The damage extends well beyond Stream itself, as several stablecoins and lending vaults show signs of indirect exposure.
While the situation remains fluid, the numbers already point to a vast web of interconnected debt and counterparty risks.
DeFi Stablecoins caught in the crossfire
According to YAM, one of the most exposed projects appears to be Elixir’s deUSD, a stablecoin that loaned $68 million in USDC to Stream Finance, representing approximately 65% of its total reserves. The Stream main wallet borrowed these funds against xUSD collateral, meaning that the stability of Elixir is directly linked to the creditworthiness of Stream. Elixir said it held full $1 redemption rights for its loan position, but the Stream team said payments were on hold until lawyers determine creditors’ priorities. This uncertainty leaves lenders and users waiting for more clarity in an already fragile environment.

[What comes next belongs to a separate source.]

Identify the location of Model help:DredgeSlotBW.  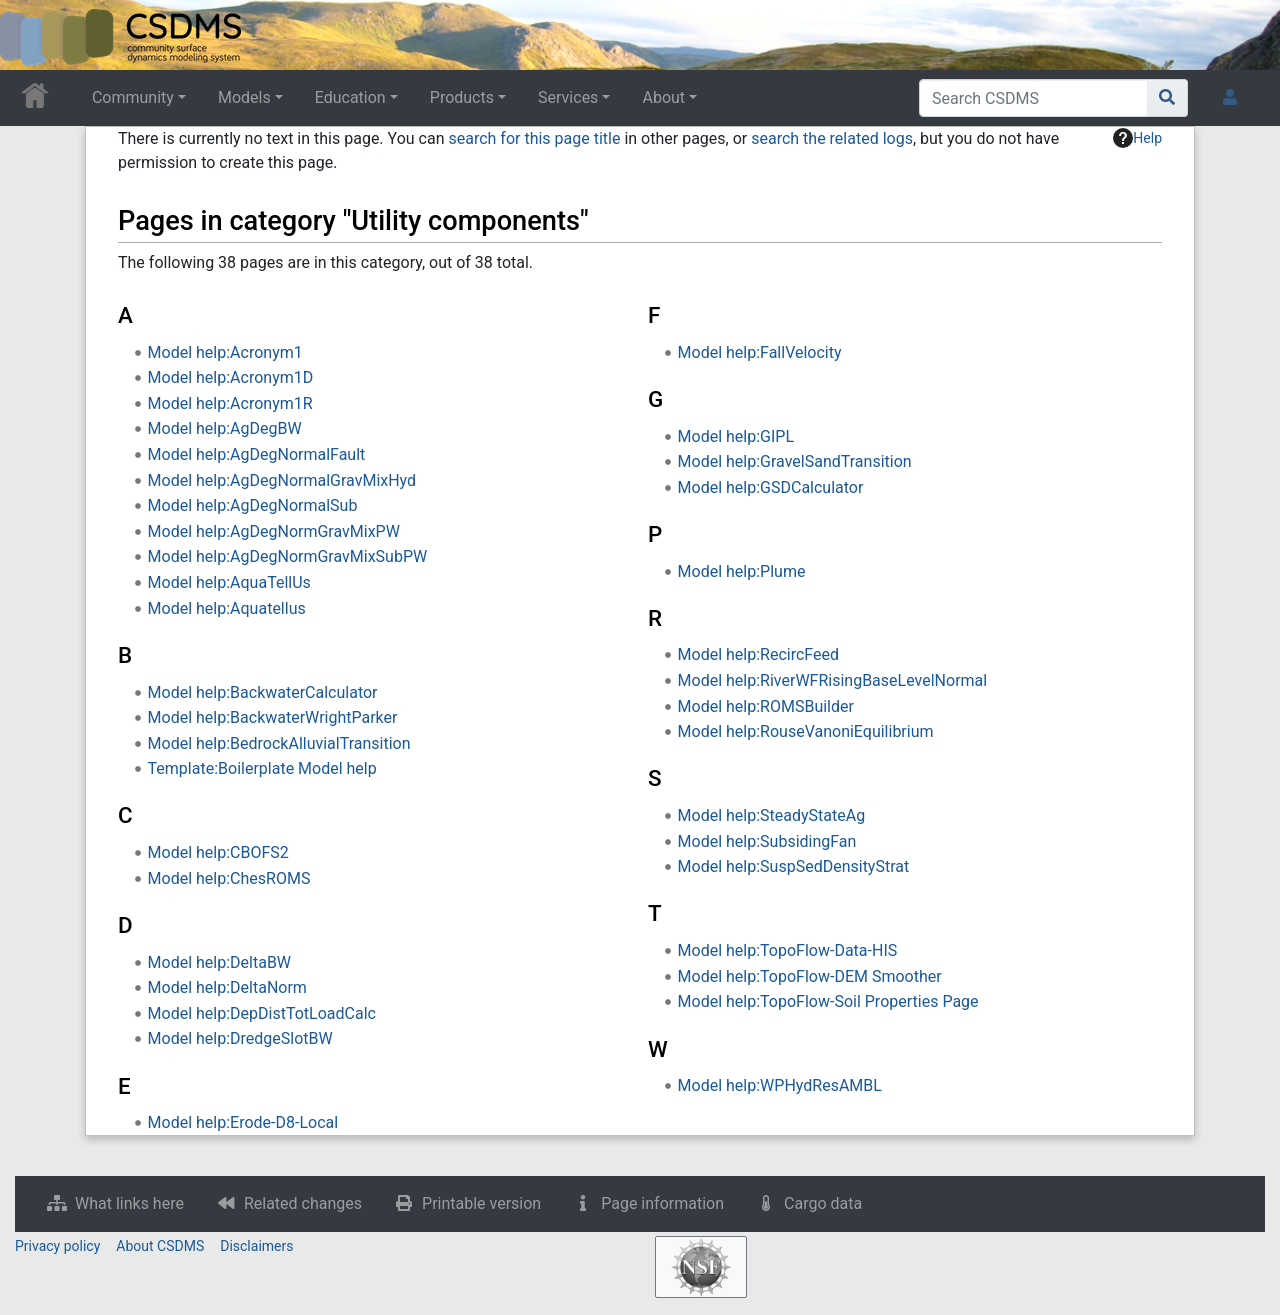
(240, 1038).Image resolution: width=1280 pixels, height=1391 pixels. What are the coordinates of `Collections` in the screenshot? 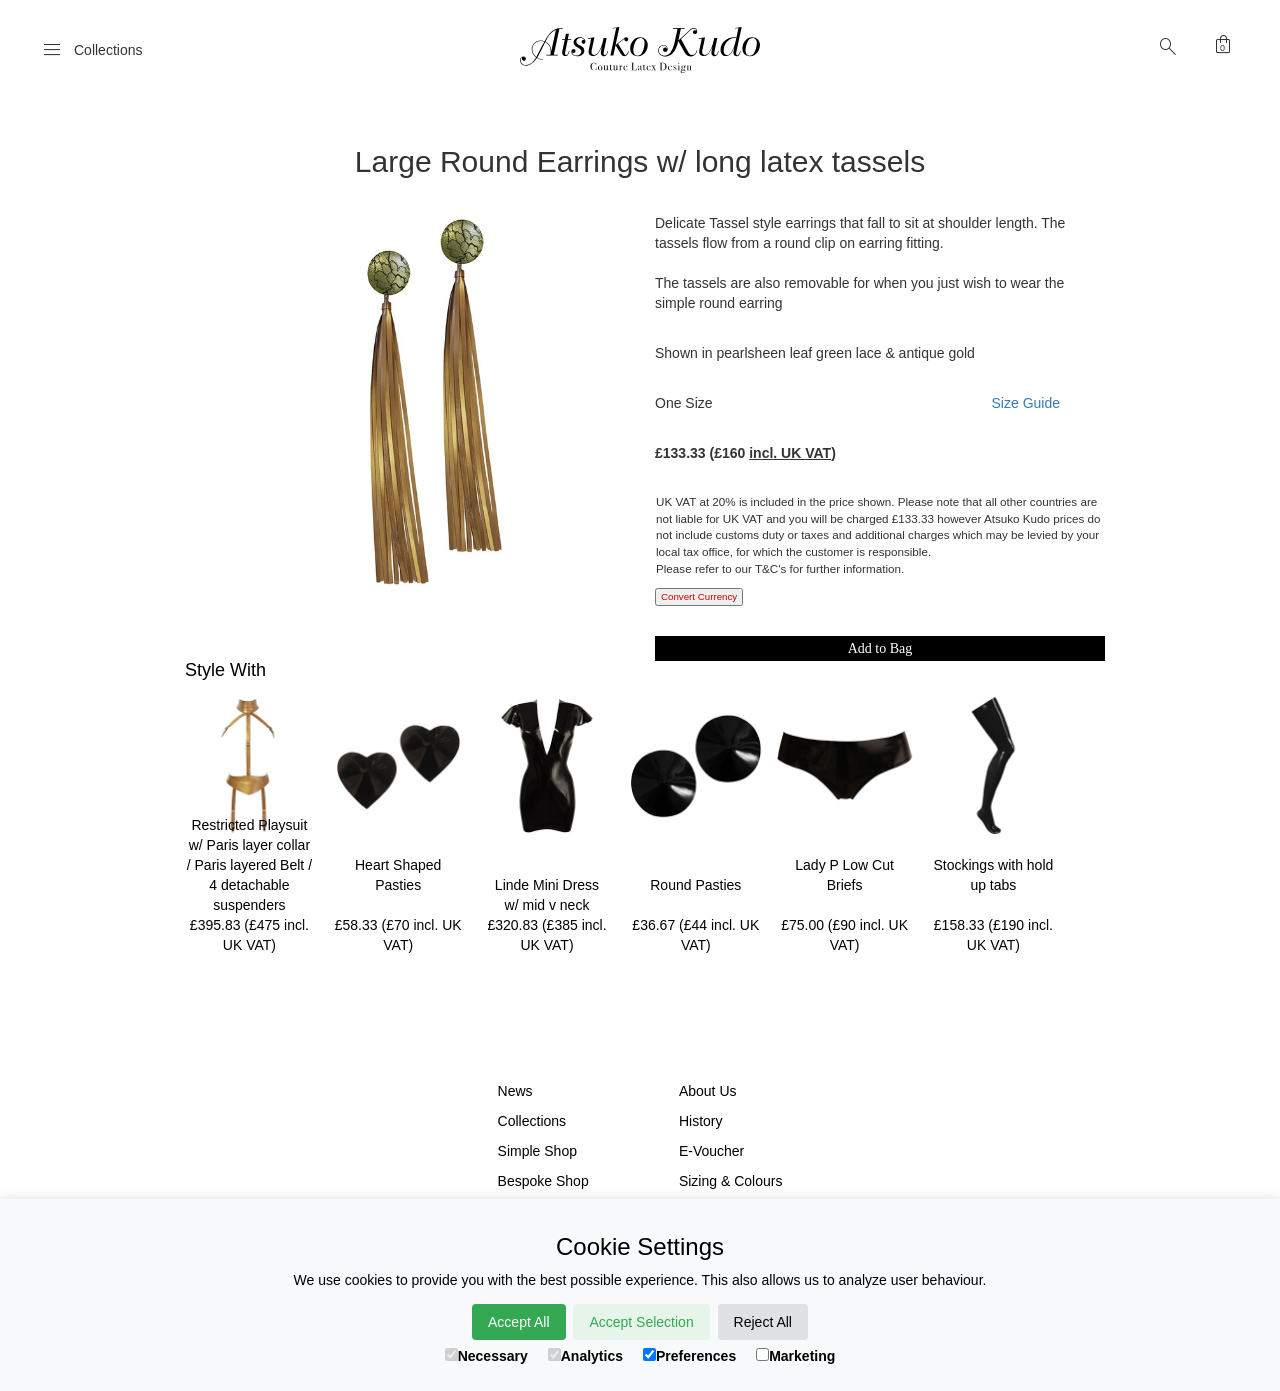 It's located at (532, 1121).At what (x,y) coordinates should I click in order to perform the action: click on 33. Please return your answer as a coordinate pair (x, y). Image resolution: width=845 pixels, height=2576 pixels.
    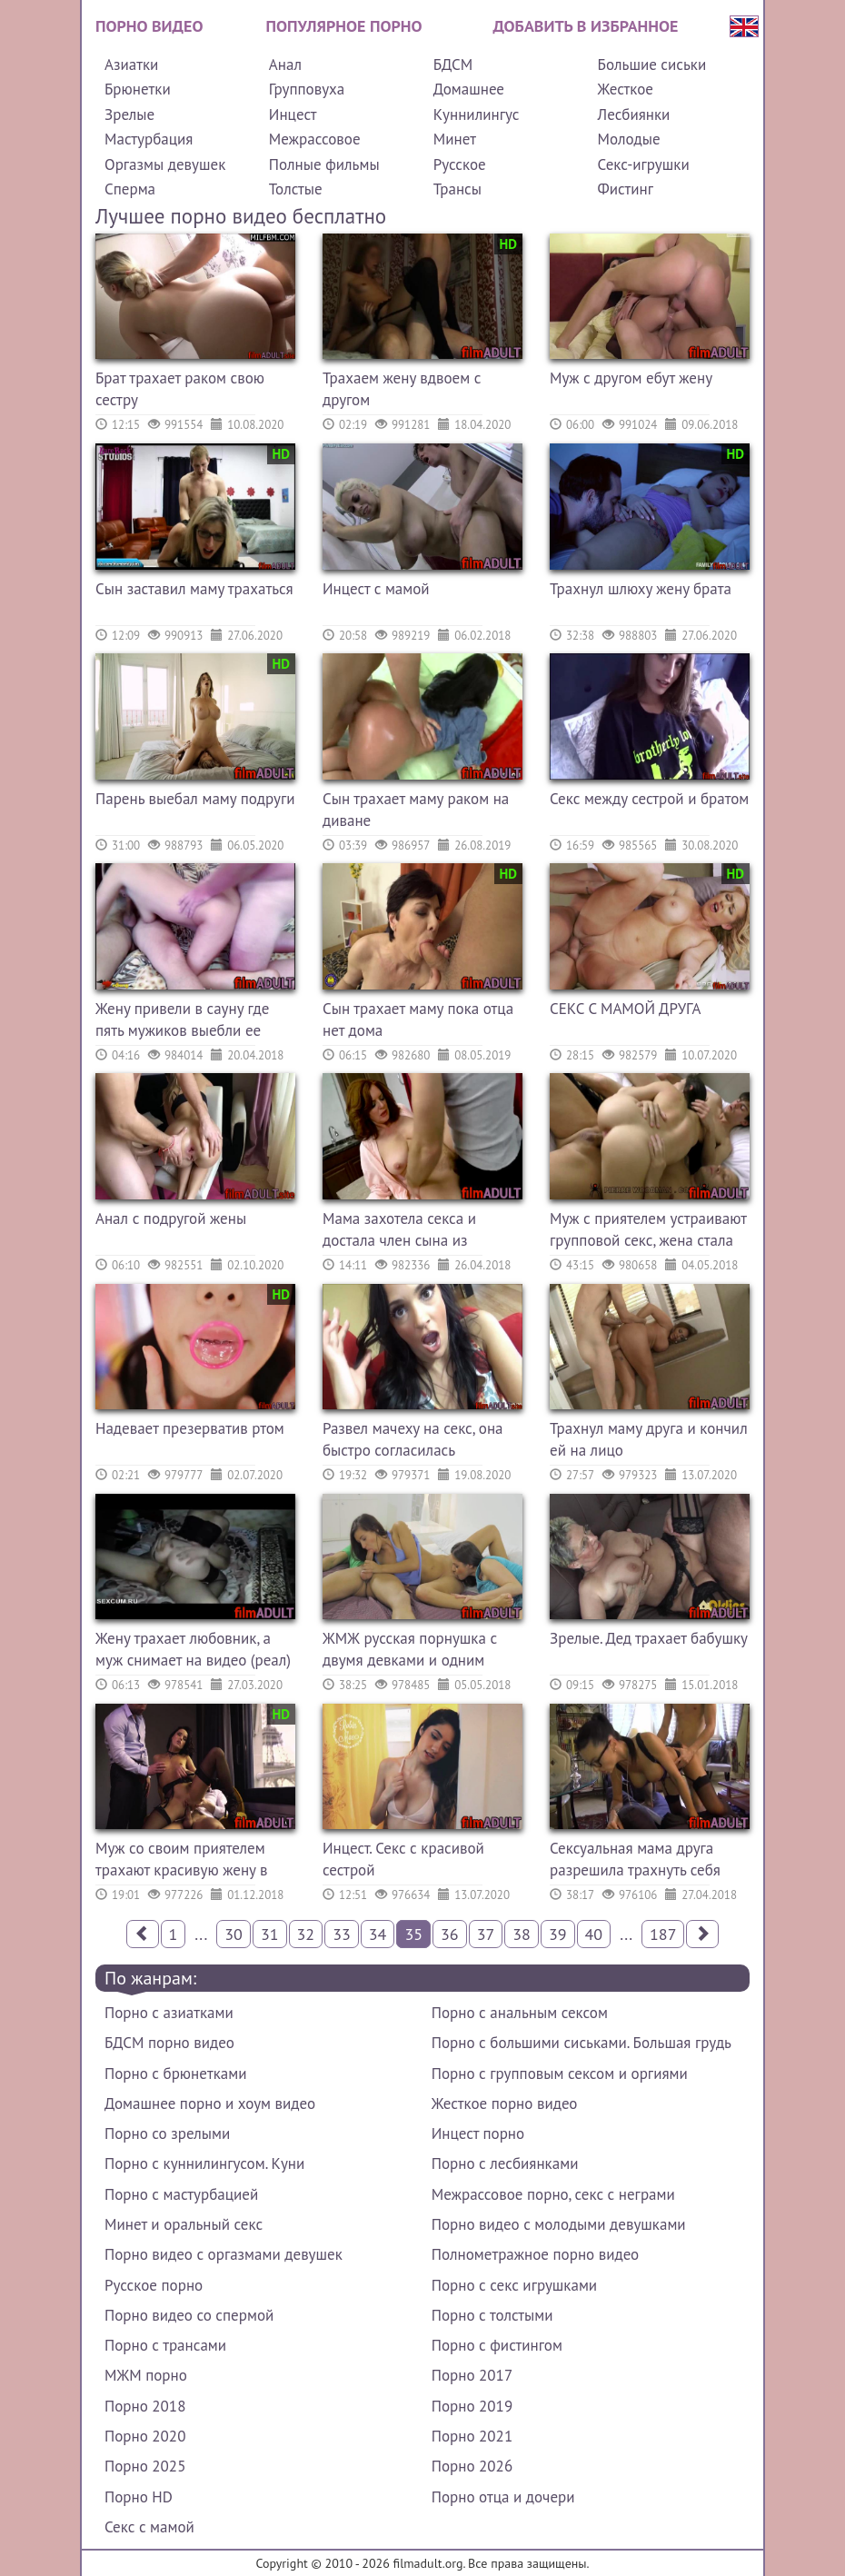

Another affected token is Treeve’s scUSD, which features complex exposure across multiple layers of collateralized lending. Its backing involves staked veUSD and scUSD, much of which is rehypothecated, i.e. reused as collateral, to Mithras Finance. Currently, around 92% of Mithra’s scUSD (around $13 million) is borrowed against xUSD collateral on lending protocols such as Silo and Euler. These interconnected layers highlight how stress on one protocol can ripple out into the broader DeFi ecosystem.
It’s a huge loss. It is unclear how this will be settled between xUSD/xBTC/xETH holders and lenders against these tokens, so let’s review all stablecoins/vaults that have (in)direct exposure to Stream.
As far as we can tell, these stablecoins have indirect exposure:
The elixir…– IGAM 🌱 (@yieldsandmore) November 4, 2025
Although these examples are among the most visible, other safes may also be affected. Total debt across various lending platforms tied to Stream assets is estimated at $285 million, excluding indirect exposure via other stablecoins. Among the largest custodians involved are TelosC ($123.6 million), Elixir ($68 million), and MEV Capital ($25.4 million).
Lending Protocols Face Growing Pressure
Several key DeFi lending platforms – Euler, Silo, Morpho and Gearbox – feature exposure to xUSD, xBTC or xETH. On Euler alone, TelosC-backed marketplaces hold nearly $30 million in borrowed assets across the Ethereum and Plasma networks. Silo’s Avalanche Markets add another $12 million in debt tied to xUSD and xBTC, while Morpho’s Elixir Market has $68 million in borrowed USDC. Each of these platforms relies on collateralized lending, where the funds borrowed depend on the value of the pledged tokens like xUSD. When these tokens lose value or liquidity, the entire structure comes under strain.
Yesterday, an external fund manager overseeing the Stream funds revealed the loss of approximately $93 million in assets from the Stream fund.
In response, Stream is hiring Keith Miller and Joseph Cutler of the law firm Perkins Coie LLP, to lead a comprehensive study…
– Flux Finance (@StreamDefi) November 4, 2025
The Stream Finance crisis highlights a recurring theme in DeFi: transparency and risk management often lag behind innovation. Complex remortgage loops and leverage make it difficult for investors to assess true exposure until it is too late. According to DefiLlama, the total value locked (TVL) in DeFi fell by more than 5% within 48 hours of the event.